What the task requires
Nothing outside the range is wanted. Repeat exactly the lines below from the one with "For every named" through the one with "J-STAR oversea (709, 442)".

Data for review
● ● ●
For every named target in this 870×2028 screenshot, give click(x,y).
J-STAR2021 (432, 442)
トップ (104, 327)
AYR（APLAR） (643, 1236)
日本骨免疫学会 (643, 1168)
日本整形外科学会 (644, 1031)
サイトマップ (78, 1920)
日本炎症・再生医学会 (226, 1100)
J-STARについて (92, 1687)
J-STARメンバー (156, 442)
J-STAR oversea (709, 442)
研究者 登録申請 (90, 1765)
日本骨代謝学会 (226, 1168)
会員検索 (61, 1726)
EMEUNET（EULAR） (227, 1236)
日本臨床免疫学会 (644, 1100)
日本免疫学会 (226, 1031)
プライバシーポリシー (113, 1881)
● ● ●
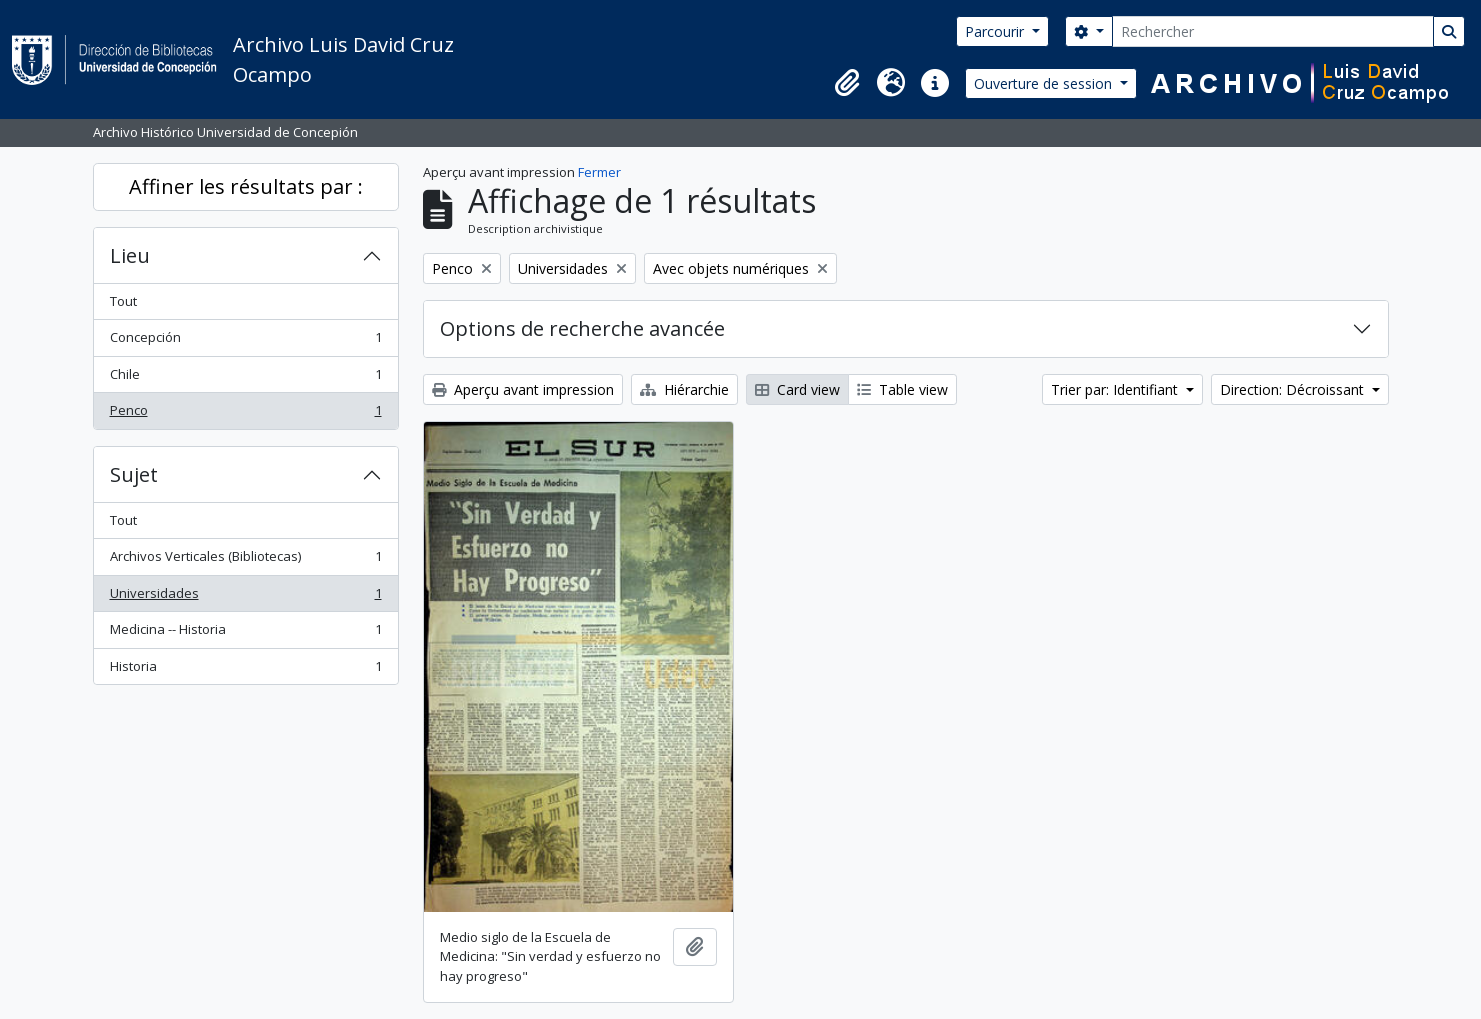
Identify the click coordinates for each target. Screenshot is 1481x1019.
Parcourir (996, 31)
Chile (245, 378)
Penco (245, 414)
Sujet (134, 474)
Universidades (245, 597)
● ● ●
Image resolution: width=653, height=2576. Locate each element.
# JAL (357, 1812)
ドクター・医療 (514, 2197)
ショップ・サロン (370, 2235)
● ● ●
Answer area
For every named target in this 870×2028 screenshot, give click(x,y).
J-STAR2021 (432, 442)
トップ (104, 327)
AYR（APLAR） (643, 1236)
日本骨免疫学会 (643, 1168)
日本整形外科学会 (644, 1031)
サイトマップ (78, 1920)
日本炎症・再生医学会 (226, 1100)
J-STARについて (92, 1687)
J-STARメンバー (156, 442)
J-STAR oversea (709, 442)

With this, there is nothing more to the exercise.